Y’a‑t-il une place pour la discussion ?

Dans le cadre de la série annuelle d’événements « Culture Shock », fruit de la collaboration entre le Groupe de Recherche d’Intérêt Public du Québec (GRIPQ) de McGill et l’Association Étudiante de l’Université McGill (AÉUM), un atelier intitulé « Race à McGill » s’est tenu le mercredi 16 octobre à McGill sur la campus. L’événement, animé par Shaina Agbayani et Annie Chen, étudiantes à McGill, consistait en deux heures de discussions, entre un petit groupe d’étudiants actuels et anciens de l’Université. L’objectif était de rendre le sujet de la race, et ses débats sous-jacents, accessibles aux élèves.
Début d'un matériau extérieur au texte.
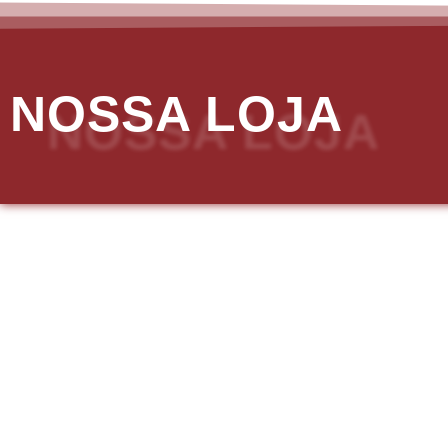
NOSSA LOJA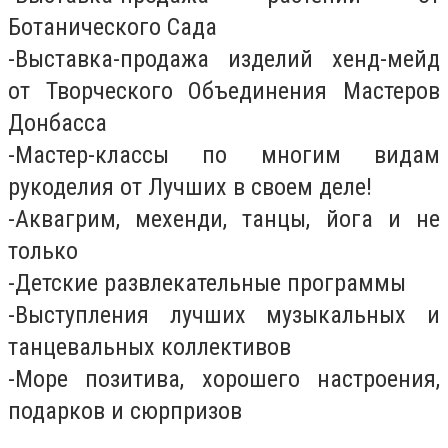
Ботанического Сада
-Выставка-продажа изделий хенд-мейд
от Творческого Объединения Мастеров
Донбасса
-Мастер-классы по многим видам
рукоделия от Лучших в своем деле!
-Аквагрим, мехенди, танцы, йога и не
только
-Детские развлекательные программы
-Выступления лучших музыкальных и
танцевальных коллективов
-Море позитива, хорошего настроения,
подарков и сюрпризов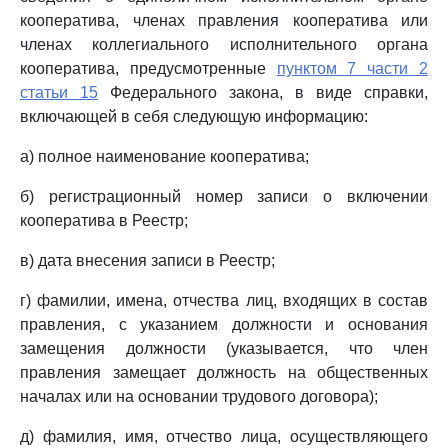
кооператива, членах правления кооператива или
членах коллегиального исполнительного органа
кооператива, предусмотренные
пунктом 7 части 2
статьи 15
Федерального закона, в виде справки,
включающей в себя следующую информацию:
а) полное наименование кооператива;
б) регистрационный номер записи о включении
кооператива в Реестр;
в) дата внесения записи в Реестр;
г) фамилии, имена, отчества лиц, входящих в состав
правления, с указанием должности и основания
замещения должности (указывается, что член
правления замещает должность на общественных
началах или на основании трудового договора);
д) фамилия, имя, отчество лица, осуществляющего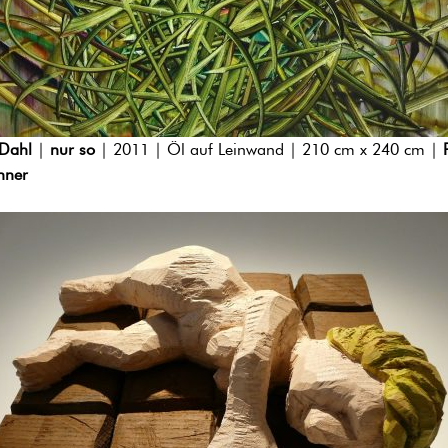
 Dahl
|
nur so
| 2011 | Öl auf Leinwand | 210 cm x 240 cm |
nner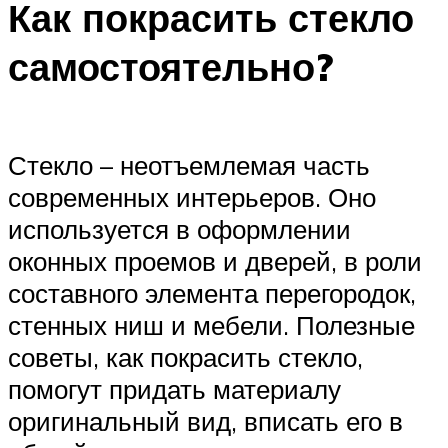
Как покрасить стекло
самостоятельно?
Стекло – неотъемлемая часть
современных интерьеров. Оно
используется в оформлении
оконных проемов и дверей, в роли
составного элемента перегородок,
стенных ниш и мебели. Полезные
советы, как покрасить стекло,
помогут придать материалу
оригинальный вид, вписать его в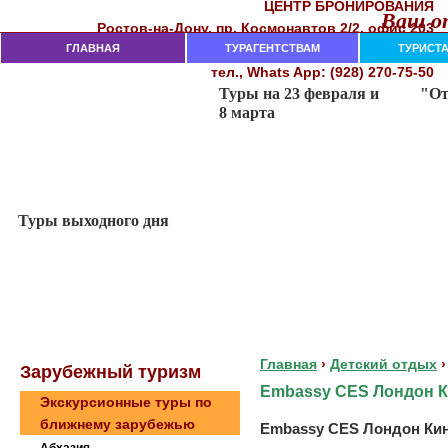
ЦЕНТР БРОНИРОВАНИЯ
Ваш от
Рocтoв-нa-Дoнy, пр. Кocмoнaвтoв 2/2, oфиc 203
282-18-00, 282-18-02, 237-74-11
ГЛАВНАЯ
тeл. (863)
ТУРАГЕНТСТВАМ
ТУРИСТ
тел., Whats App: (928) 270-75-50
Главная
›
Детский отдых
›
Зaрубeжный туризм
Embassy CES Лондон К
Экскурсионные туры по
ближнему зарубежью
Embassy CES Лондон Кинг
La majorité de la discussion était consacrée à différentes définitions conceptuelles : racisme, privilèges blancs, tokenisme et micro-agressions. Le débat s’est révélé parfois tendu, rappelant ainsi la difficulté qu’il peut y avoir à aborder un sujet aussi sensible, même dans un milieu universitaire prétendument ouvert.

Dans le cadre de cette discussion sur la diversité culturelle, les problématiques liées à l’appropriation culturelle ont été abordées. L’appropriation culturelle consiste à reprendre les codes d’une culture en changeant leurs significations initiales. Avec l’arrivée imminente de l’Halloween, la thématique des déguisements irrespectueux envers certaines communautés et ethnies a été abordée. « L’histoire du maquillage noir [« Blackface »] est l’histoire de la perpétuation de clichés » rappelle Shaina Agbayani. Pourtant, chaque année durant la fête organisée dans le bâtiment de l’AÉUM, sous prétexte d’humour, des déguisements caricaturaux sont observés. L’année dernière en particulier, certains déguisements avaient fait controverse. Pour une des participantes, le problème de tels accoutrements est qu’ils « essentialisent la culture ». Une autre ajoute que « les gens devraient y penser à deux fois, quand on vole une culture, on ne peut pas la rendre intacte ».

Le problème de diversité rencontré à McGill a ainsi été défini au cours de cet échange comme étant systémique. Shaina Agbayani insiste : « nous voulons parler de diversité comme un moyen de rendre McGill plus cosmopolite, et non pas comme un projet de justice sociale. » Elle souligne à cet égard le fait que McGill recrute en masse dans des écoles fréquentées par une population majoritairement ou complètement blanche. Une étudiante de première année raconte à cette occasion comment une récente visite sur le campus de Concordia lui a donné l’impression d’être dans un autre monde, plus cosmopolite, plus ouvert.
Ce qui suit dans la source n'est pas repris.